Data extracted from a collection
▽

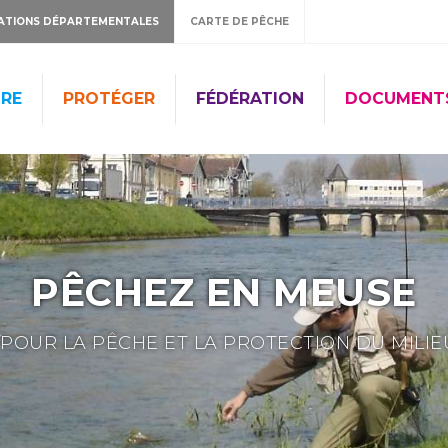
ATIONS DÉPARTEMENTALES
CARTE DE PÊCHE
RE
PROTÉGER
FÉDÉRATION
DOCUMENT
PÊCHEZ EN MEUSE
POUR LA PÊCHE ET LA PROTECTION DU MILI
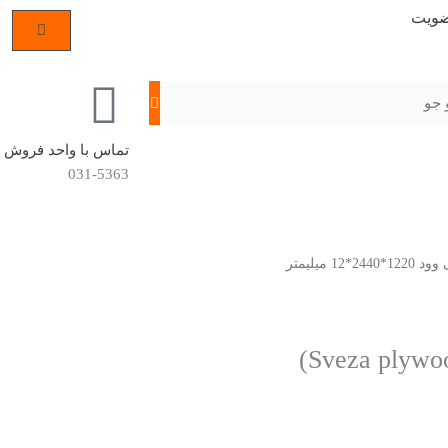
ضویت
تماس با واحد فروش
031-5363
پلی وود 1220*2440*12 میلیمتر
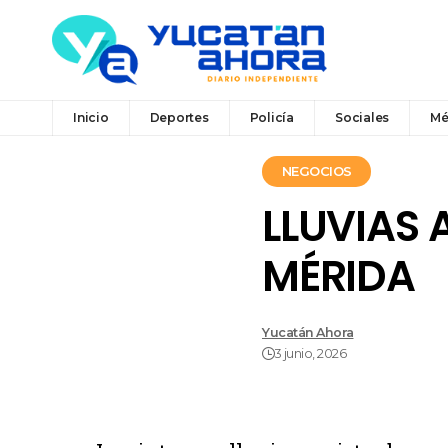
Inicio
Deportes
Policía
Sociales
Mé
NEGOCIOS
LLUVIAS 
MÉRIDA
Yucatán Ahora
3 junio, 2026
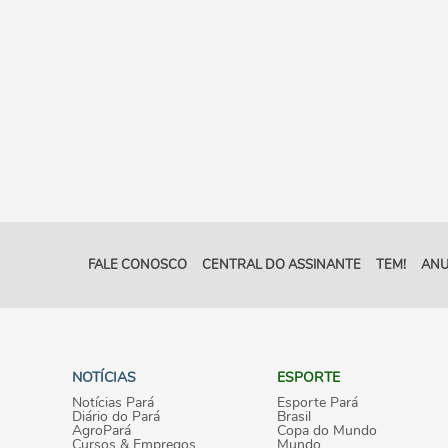
FALE CONOSCO
CENTRAL DO ASSINANTE
TEM!
ANU
NOTÍCIAS
ESPORTE
Notícias Pará
Esporte Pará
Diário do Pará
Brasil
AgroPará
Copa do Mundo
Cursos & Empregos
Mundo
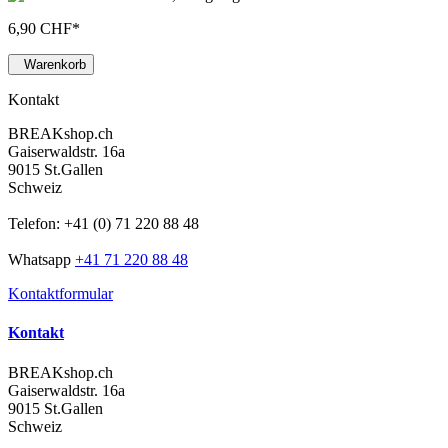
6,90 CHF
*
Warenkorb
Kontakt
BREAKshop.ch
Gaiserwaldstr. 16a
9015 St.Gallen
Schweiz
Telefon: +41 (0) 71 220 88 48
Whatsapp
+41 71 220 88 48
Kontaktformular
Kontakt
BREAKshop.ch
Gaiserwaldstr. 16a
9015 St.Gallen
Schweiz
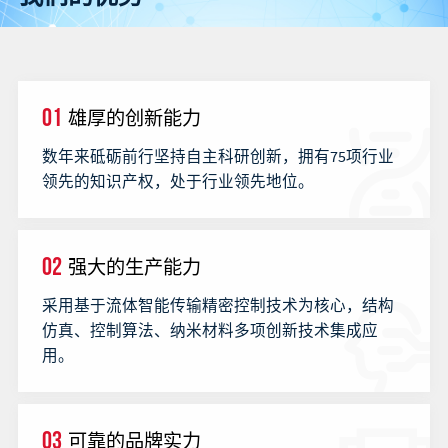
01
雄厚的创新能力
数年来砥砺前行坚持自主科研创新，拥有75项行业
领先的知识产权，处于行业领先地位。
02
强大的生产能力
采用基于流体智能传输精密控制技术为核心，结构
仿真、控制算法、纳米材料多项创新技术集成应
用。
03
可靠的品牌实力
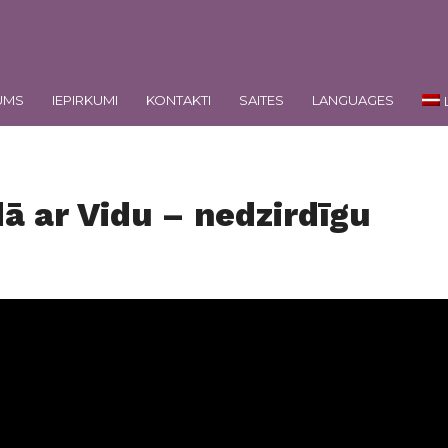
UMS
IEPIRKUMI
KONTAKTI
SAITES
LANGUAGES
ā ar Vidu – nedzirdīgu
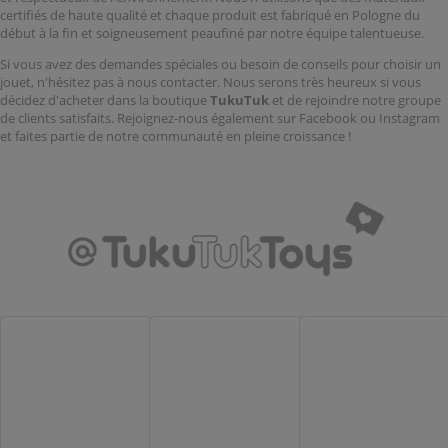
certifiés de haute qualité et chaque produit est fabriqué en Pologne du
début à la fin et soigneusement peaufiné par notre équipe talentueuse.
Si vous avez des demandes spéciales ou besoin de conseils pour choisir un
jouet, n'hésitez pas à nous contacter. Nous serons très heureux si vous
décidez d'acheter dans la boutique
TukuTuk
et de rejoindre notre groupe
de clients satisfaits. Rejoignez-nous également sur Facebook ou Instagram
et faites partie de notre communauté en pleine croissance !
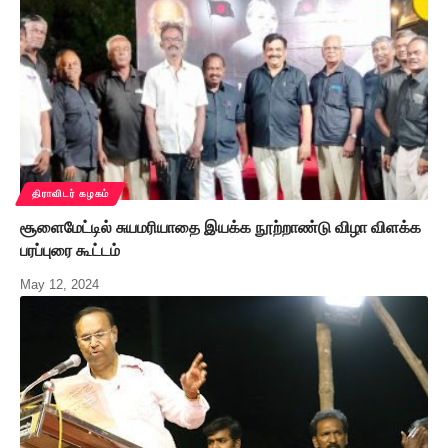
திராவிடர் கழகம்
சூளைமேட்டில் சுயமரியாதை இயக்க நூற்றாண்டு விழா விளக்க
பரப்புரை கூட்டம்
May 12, 2024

△

▶ [YOUR ASSIGNMENT]: Copy out all the data exactly; skip the pictures.

▶ [EXPECTED ANSWER]:
ATIONS DÉPARTEMENTALES
CARTE DE PÊCHE
RE
PROTÉGER
FÉDÉRATION
DOCUMENT
PÊCHEZ EN MEUSE
POUR LA PÊCHE ET LA PROTECTION DU MILI
ضویت
تماس با واحد فروش
031-5363
پلی وود 1220*2440*12 میلیمتر
Inicio
Deportes
Policía
Sociales
Mé
NEGOCIOS
LLUVIAS 
MÉRIDA
Yucatán Ahora
3 junio, 2026
FALE CONOSCO
CENTRAL DO ASSINANTE
TEM!
ANU
NOTÍCIAS
ESPORTE
Notícias Pará
Esporte Pará
Diário do Pará
Brasil
AgroPará
Copa do Mundo
Cursos & Empregos
Mundo
6,90 CHF
*
Warenkorb
Kontakt
BREAKshop.ch
Gaiserwaldstr. 16a
9015 St.Gallen
Schweiz
Telefon: +41 (0) 71 220 88 48
Whatsapp
+41 71 220 88 48
Kontaktformular
Kontakt
BREAKshop.ch
Gaiserwaldstr. 16a
9015 St.Gallen
Schweiz
01
雄厚的创新能力
数年来砥砺前行坚持自主科研创新，拥有75项行业
领先的知识产权，处于行业领先地位。
02
强大的生产能力
采用基于流体智能传输精密控制技术为核心，结构
仿真、控制算法、纳米材料多项创新技术集成应
用。
03
可靠的品牌实力
UMS
IEPIRKUMI
KONTAKTI
SAITES
LANGUAGES
ā ar Vidu – nedzirdīgu
certifiés de haute qualité et chaque produit est fabriqué en Pologne du
début à la fin et soigneusement peaufiné par notre équipe talentueuse.
Si vous avez des demandes spéciales ou besoin de conseils pour choisir un
jouet, n'hésitez pas à nous contacter. Nous serons très heureux si vous
décidez d'acheter dans la boutique
TukuTuk
et de rejoindre notre groupe
de clients satisfaits. Rejoignez-nous également sur Facebook ou Instagram
et faites partie de notre communauté en pleine croissance !
திராவிடர் கழகம்
சூளைமேட்டில் சுயமரியாதை இயக்க நூற்றாண்டு விழா விளக்க
பரப்புரை கூட்டம்
May 12, 2024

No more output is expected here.